--- Data extracts ---
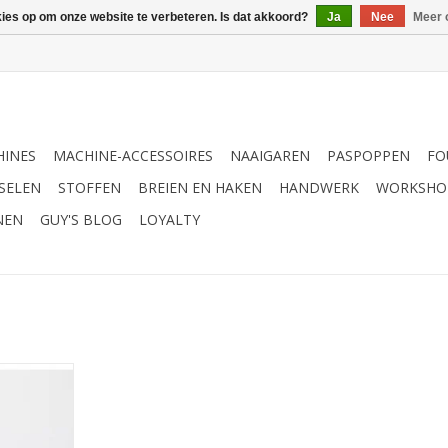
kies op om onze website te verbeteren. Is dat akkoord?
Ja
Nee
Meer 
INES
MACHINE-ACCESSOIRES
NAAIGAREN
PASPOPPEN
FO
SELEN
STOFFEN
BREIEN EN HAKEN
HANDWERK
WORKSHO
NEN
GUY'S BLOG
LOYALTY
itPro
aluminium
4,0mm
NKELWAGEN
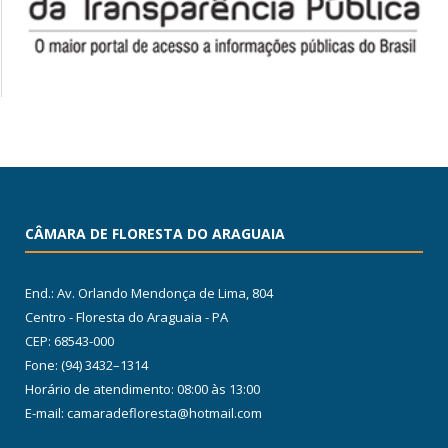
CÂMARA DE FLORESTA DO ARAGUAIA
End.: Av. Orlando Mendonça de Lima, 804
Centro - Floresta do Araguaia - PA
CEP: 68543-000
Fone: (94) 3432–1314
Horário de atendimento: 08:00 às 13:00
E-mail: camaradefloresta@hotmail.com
* * *
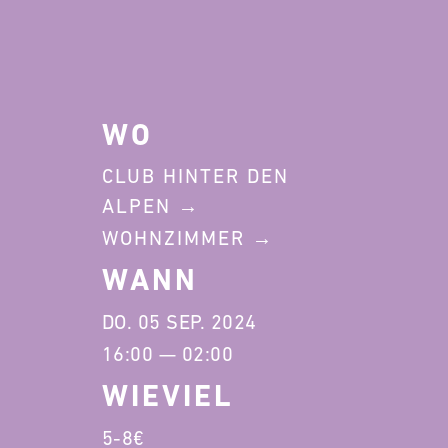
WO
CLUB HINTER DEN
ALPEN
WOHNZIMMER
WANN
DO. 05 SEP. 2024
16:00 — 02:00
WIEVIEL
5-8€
---
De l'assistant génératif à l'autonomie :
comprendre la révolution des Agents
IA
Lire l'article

--- Exercise aim ---
The result should be an exact copy of only the lines above from the one that holds "kies op om onze" through the one that holds "Horário de atendimento: 08:00 às 13:00", both ends included, without pictures.

--- Solution to this task ---
kies op om onze website te verbeteren. Is dat akkoord?
Ja
Nee
Meer 
INES
MACHINE-ACCESSOIRES
NAAIGAREN
PASPOPPEN
FO
SELEN
STOFFEN
BREIEN EN HAKEN
HANDWERK
WORKSHO
NEN
GUY'S BLOG
LOYALTY
itPro
aluminium
4,0mm
NKELWAGEN
CÂMARA DE FLORESTA DO ARAGUAIA
End.: Av. Orlando Mendonça de Lima, 804
Centro - Floresta do Araguaia - PA
CEP: 68543-000
Fone: (94) 3432–1314
Horário de atendimento: 08:00 às 13:00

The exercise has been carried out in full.